Treefrog uses his Swiss Army knife to chop some of the wood into kindling, makes a tiny lean-to of twigs, and tears a newspaper into strips. He squats over the small fire, his overcoat lifted and his ass just above the flame.

He remains perched until the heat seeps through him, and then he throws on a few larger twigs and a black plastic bag to help the fire take quicker. As the flames jump, he goes over to his bed and lies down with his arms behind his head like a bored teenager. The smoke drifts across the tunnel and out through the grate on the opposite side.

He kicks at the end of the blanket and sees some pellets of rat shit somersault in the air. He whistles for Castor—“Here, girl, here, girl”—but she doesn’t come.

Opening the first bottle of gin, he sticks a dirty straw into the neck and drinks and then fumbles under his jeans and his thermal long johns, cupping his hand down by his crotch to catch the warmth.

When the first bottle is finished he stares up at nothing. In the tunnel all is quiet. He takes the harmonica out of his pocket, but it is cold and he decides not to warm it. The train from upstate blasts its way through the tunnel, and, feeling drunk, he rises when he hears the sound of someone whistling in the distance. He looks down along the tunnel at Papa Love emerging from his shack.

Treefrog leans far out on the catwalk to get a better view.

Middle-aged and dreadlocked, Papa Love is swathed in clothes, only his face and fingers exposed, but he moves with fluidity. He puts wood on the fire opposite his shack and carefully arranges cans of spray paint on some old wicker chairs.
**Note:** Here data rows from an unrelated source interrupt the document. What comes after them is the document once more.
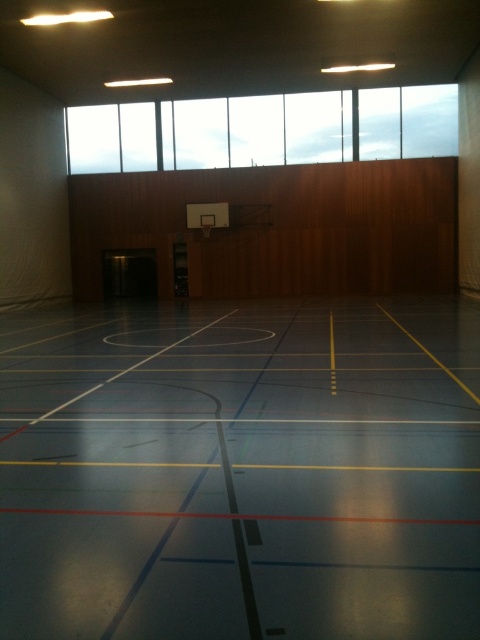 Question: Is transparent glass windows at upper center wider than metallic silver basketball hoop at center?

Choices:
 (A) no
 (B) yes

Answer: (B)

Question: Among these points, which one is nearest to the camera?

Choices:
 (A) (204, 227)
 (B) (120, 125)

Answer: (A)

Question: Can you confirm if transparent glass windows at upper center is positioned to the right of metallic silver basketball hoop at center?

Choices:
 (A) no
 (B) yes

Answer: (B)

Question: Can you confirm if transparent glass windows at upper center is positioned above metallic silver basketball hoop at center?

Choices:
 (A) yes
 (B) no

Answer: (A)

Question: Which point is closer to the camera?

Choices:
 (A) transparent glass windows at upper center
 (B) metallic silver basketball hoop at center

Answer: (B) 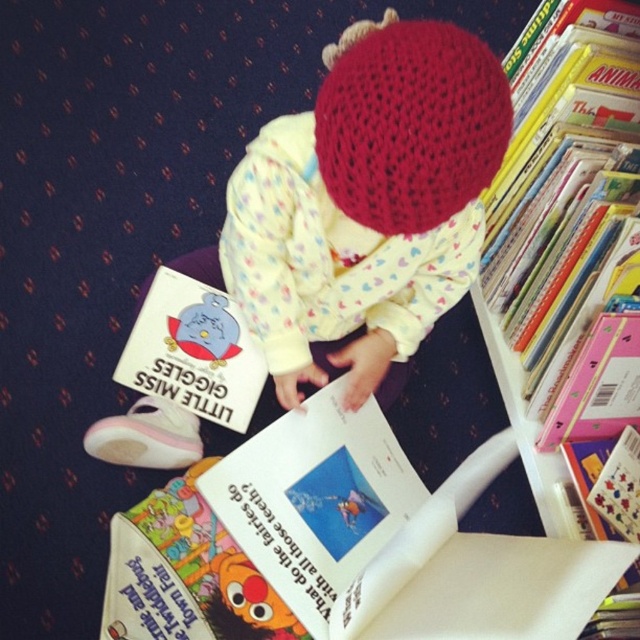 Who is positioned more to the right, knitted wool hat at center or white plastic bookshelf at upper right?

white plastic bookshelf at upper right

Locate an element on the screen. knitted wool hat at center is located at coordinates (364, 205).

You are a GUI agent. You are given a task and a screenshot of the screen. Output one action in this format:
    pyautogui.click(x=<x>, y=<y>)
    Task: Click on the knitted wool hat at center
    
    Given the screenshot: What is the action you would take?
    pyautogui.click(x=364, y=205) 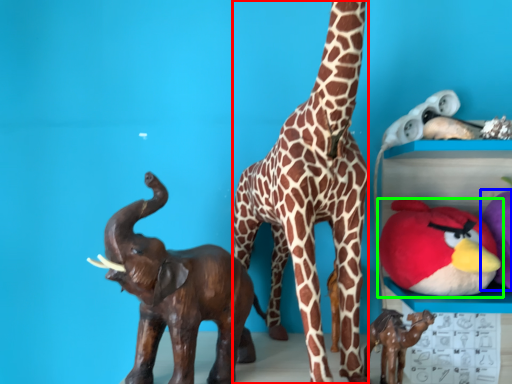 Question: Considering the real-world distances, which object is closest to giraffe (highlighted by a red box)? toy (highlighted by a blue box) or toy (highlighted by a green box).

Choices:
 (A) toy
 (B) toy

Answer: (B)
Moving with slow grace, Papa Love lines the cans of paint up one by one and flaps his arms in the cold. Along the side of his shack, on top of the boards, are the words THERE IS NO SELF TO BE DISCOVERED, ONLY A SELF TO BE CREATED. Beneath this, a collage of yellow lines and a Confederate flag in African liberation colors.

Treefrog has seldom seen Papa Love go topside, except to get food and paint. The old artist still keeps a bank account from his days as a high school art teacher — he first came down to the tunnels after his lover was hit by a bullet. It was a simple drive-by; the killers were high on amphetamines. His lover was whisked to a Manhattan hospital, but the red line of the heart machine bleeped and bottomed out. Papa Love had seen lots of men die in Vietnam, but he wasn’t prepared to watch his lover go that way. He began walking after his lover died, walked the length and breadth of the city, slept on the steps of a church, and then one summer he decided to strap his heart to a cardboard box. He found the cardboard at the bottom of a doorstep on Riverside Drive, and he carried it under his arm down into the tunnels, and he strapped his aorta on one side and his pulmonary on the other, and he tied them both very neatly together, and he strapped all his veins longways down the cardboard, and he strapped all his arteries in the opposite direction, and he weaved them together with a muscle of his heart and he felt as if his blood were exploding and he lay down on the brown sprawl and looked along the length of the dark tunnel and saw a rat moving over the tracks, and he chuckled in grief and said to himself, I have strapped my heart to a cardboard box.